A fomentare gli animi ci sono anche i sondaggi come quello citato oggi dal Fatto Quotidiano, che vede il partito di Conte accreditato della percentuale-monstre del 15%. Ottenuta “rubando” voti proprio al M5s (che rischia di scendere al di sotto del 10) e al Partito Democratico (che arriverebbe al 14%). E questo perché Conte gode di un indice di fiducia altissimo: è al 44%, secondo solo a Mattarella e Draghi. Ma c’è anche chi contesta questo scenario idilliaco: «Una divisione farebbe male a entrambi, perché rischierebbero solo di spartirsi l’attuale 16,5% dei 5 Stelle, con un 8% a testa. L’ex premier gode ancora della fiducia di molti italiani (53%), ma da qui a fare un nuovo partito ce ne corre. Meglio fare la pace e andare avanti insieme», sostiene Nicola Piepoli.
I 13 milioni di euro
Ma sempre il Corriere aggiunge che c’è un altro problema sul tavolo. Ovvero quello dei 12,6 milioni di euro di rimborsi ai gruppi parlamentari che oggi costituiscono la maggiore fonte di sostentamento dell’attività politica dei grillini e che, visto che vengono percepiti in base al numero degli eletti, andrebbero divisi tra chi sta con Conte e chi sta con Grillo. E che oggi servono anche per pagare i 130 dipendenti che consentono il funzionamento della macchina legislativa del MoVimento. In caso di scissione molti di loro rischiano di essere licenziati. Oppure di finire divisi tra i due partiti.

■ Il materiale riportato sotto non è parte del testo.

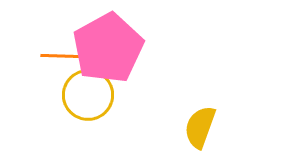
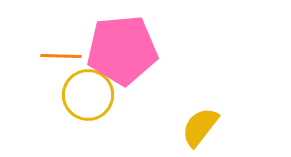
pink pentagon: moved 14 px right, 2 px down; rotated 24 degrees clockwise
yellow semicircle: rotated 18 degrees clockwise
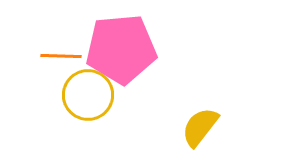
pink pentagon: moved 1 px left, 1 px up
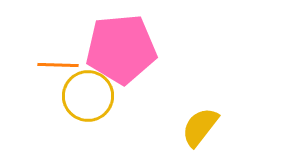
orange line: moved 3 px left, 9 px down
yellow circle: moved 1 px down
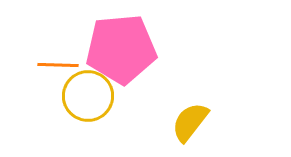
yellow semicircle: moved 10 px left, 5 px up
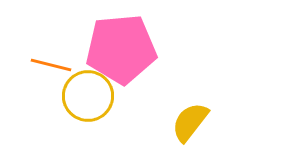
orange line: moved 7 px left; rotated 12 degrees clockwise
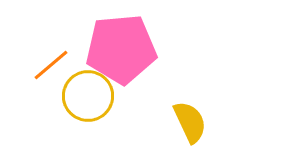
orange line: rotated 54 degrees counterclockwise
yellow semicircle: rotated 117 degrees clockwise
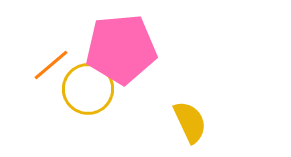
yellow circle: moved 7 px up
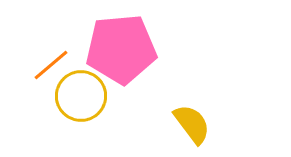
yellow circle: moved 7 px left, 7 px down
yellow semicircle: moved 2 px right, 2 px down; rotated 12 degrees counterclockwise
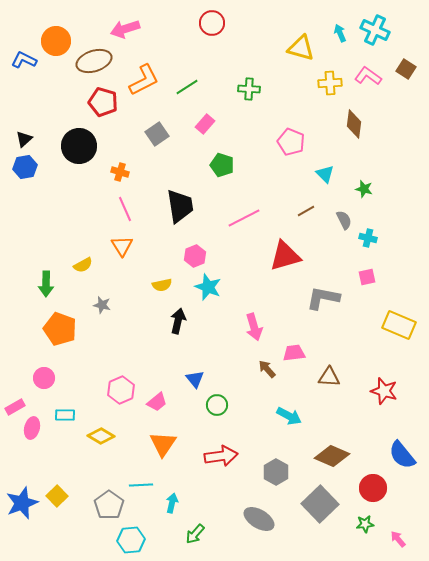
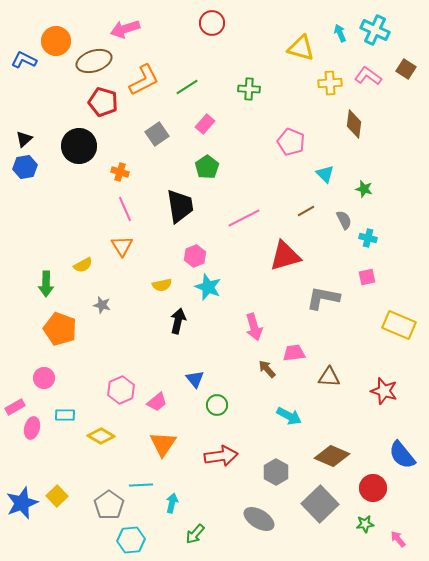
green pentagon at (222, 165): moved 15 px left, 2 px down; rotated 20 degrees clockwise
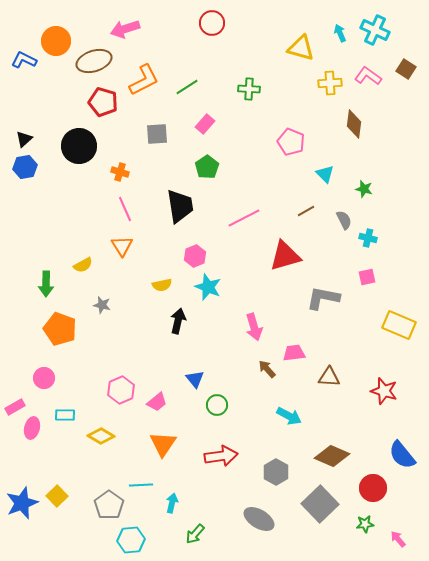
gray square at (157, 134): rotated 30 degrees clockwise
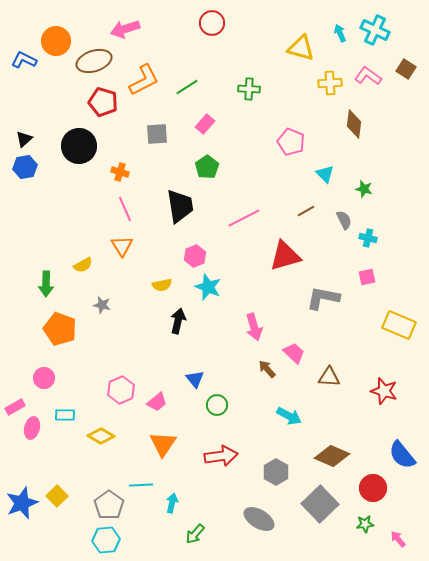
pink trapezoid at (294, 353): rotated 50 degrees clockwise
cyan hexagon at (131, 540): moved 25 px left
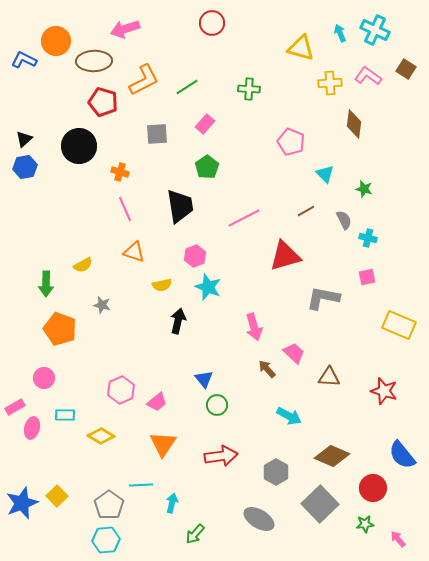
brown ellipse at (94, 61): rotated 16 degrees clockwise
orange triangle at (122, 246): moved 12 px right, 6 px down; rotated 40 degrees counterclockwise
blue triangle at (195, 379): moved 9 px right
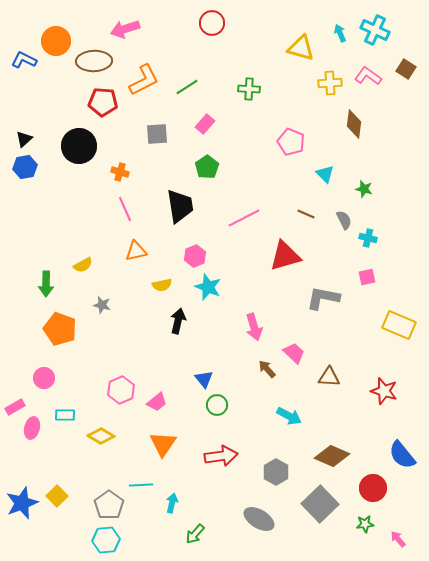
red pentagon at (103, 102): rotated 12 degrees counterclockwise
brown line at (306, 211): moved 3 px down; rotated 54 degrees clockwise
orange triangle at (134, 252): moved 2 px right, 1 px up; rotated 30 degrees counterclockwise
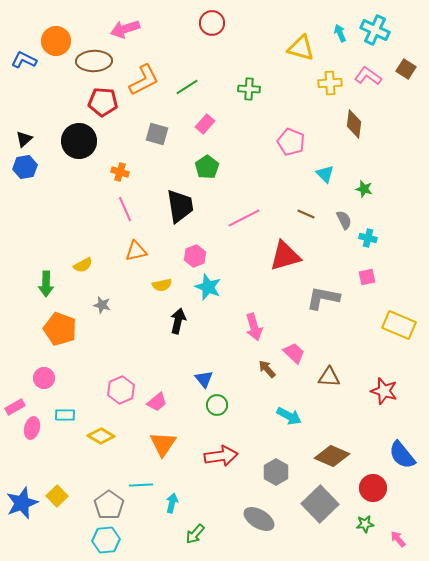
gray square at (157, 134): rotated 20 degrees clockwise
black circle at (79, 146): moved 5 px up
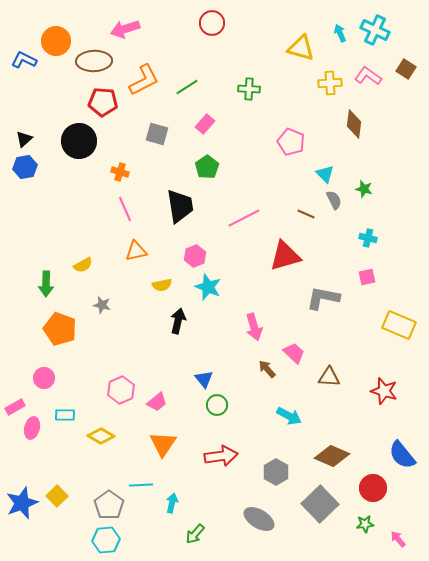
gray semicircle at (344, 220): moved 10 px left, 20 px up
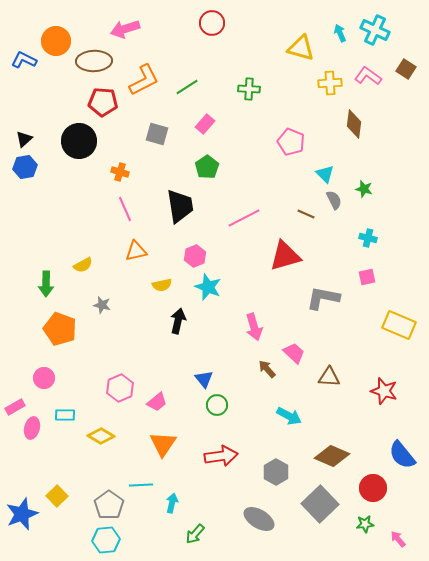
pink hexagon at (121, 390): moved 1 px left, 2 px up
blue star at (22, 503): moved 11 px down
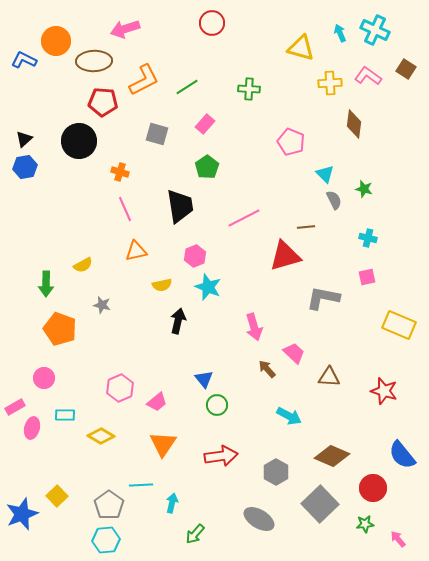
brown line at (306, 214): moved 13 px down; rotated 30 degrees counterclockwise
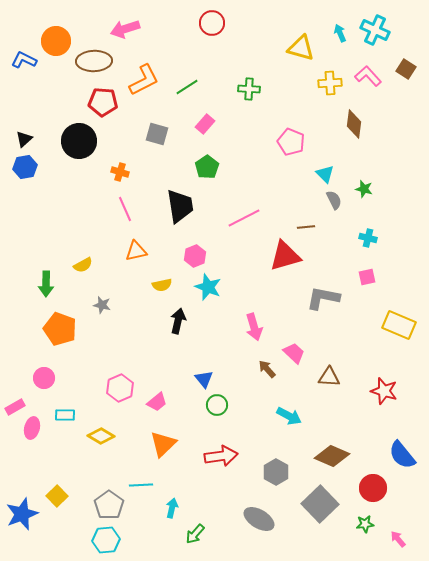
pink L-shape at (368, 76): rotated 12 degrees clockwise
orange triangle at (163, 444): rotated 12 degrees clockwise
cyan arrow at (172, 503): moved 5 px down
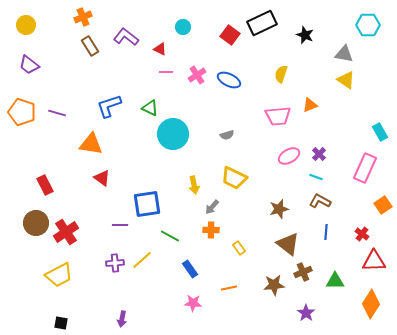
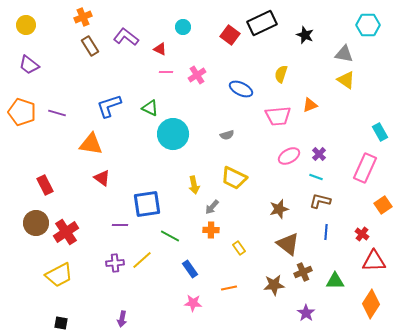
blue ellipse at (229, 80): moved 12 px right, 9 px down
brown L-shape at (320, 201): rotated 15 degrees counterclockwise
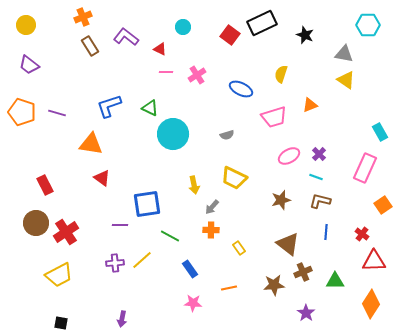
pink trapezoid at (278, 116): moved 4 px left, 1 px down; rotated 12 degrees counterclockwise
brown star at (279, 209): moved 2 px right, 9 px up
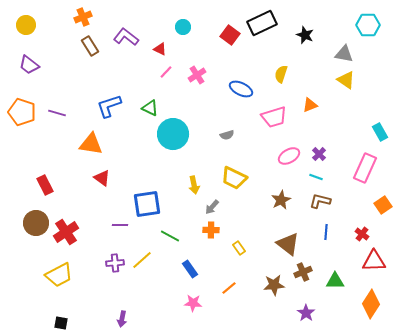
pink line at (166, 72): rotated 48 degrees counterclockwise
brown star at (281, 200): rotated 12 degrees counterclockwise
orange line at (229, 288): rotated 28 degrees counterclockwise
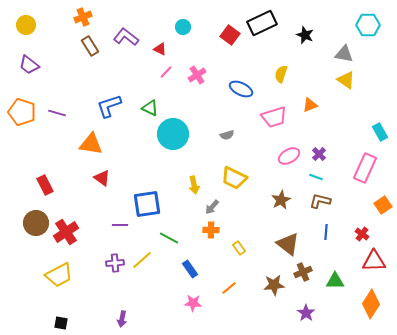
green line at (170, 236): moved 1 px left, 2 px down
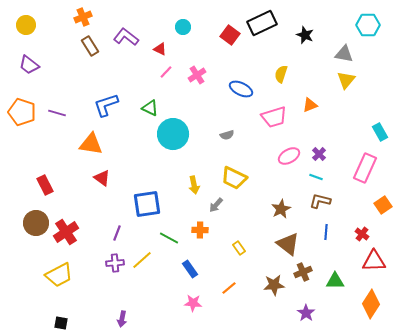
yellow triangle at (346, 80): rotated 36 degrees clockwise
blue L-shape at (109, 106): moved 3 px left, 1 px up
brown star at (281, 200): moved 9 px down
gray arrow at (212, 207): moved 4 px right, 2 px up
purple line at (120, 225): moved 3 px left, 8 px down; rotated 70 degrees counterclockwise
orange cross at (211, 230): moved 11 px left
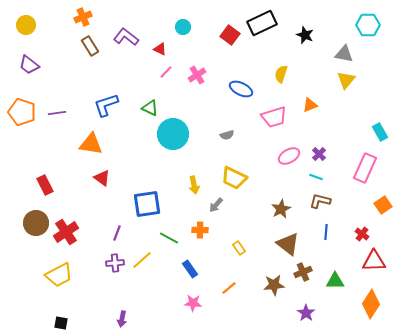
purple line at (57, 113): rotated 24 degrees counterclockwise
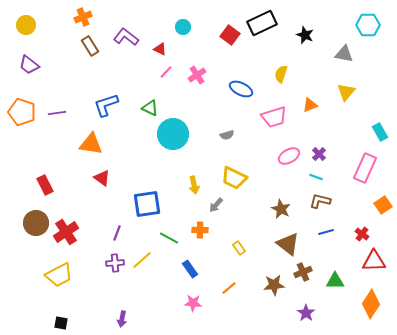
yellow triangle at (346, 80): moved 12 px down
brown star at (281, 209): rotated 18 degrees counterclockwise
blue line at (326, 232): rotated 70 degrees clockwise
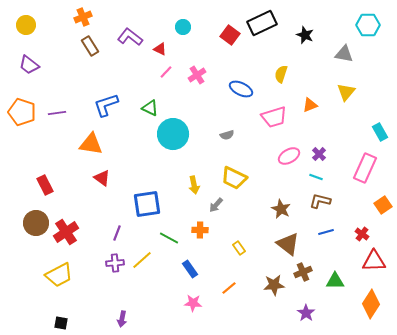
purple L-shape at (126, 37): moved 4 px right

Ma i problemi di soldi non finiscono qui. Perché anche l’ex premier, per porre le basi del suo nuovo partito, ha bisogno di denaro. Che potrebbe arrivare attraverso finanziamenti privati. Ma questo presterebbe il fianco alle critiche di chi – i grillini fedeli a Beppe – quei soldi li ha sempre rifiutati in nome della trasparenza. E poi c’è il problema del nuovo gruppo parlamentare in Senato. Per nascere, secondo le regole, ha bisogno di apparentarsi con un simbolo che si è presentato alle elezioni. Secondo alcuni indiscrezioni potrebbe essere il Maie (Movimento Associativo Italiani all’Estero). Ma seguire questa strada vorrebbe dire per Conte fare la stessa cosa che fece a suo tempo Matteo Renzi, che utilizzo quello del Partito Socialista. Conte come Renzi, quindi. Una bella nemesi per l’Avvocato del Popolo.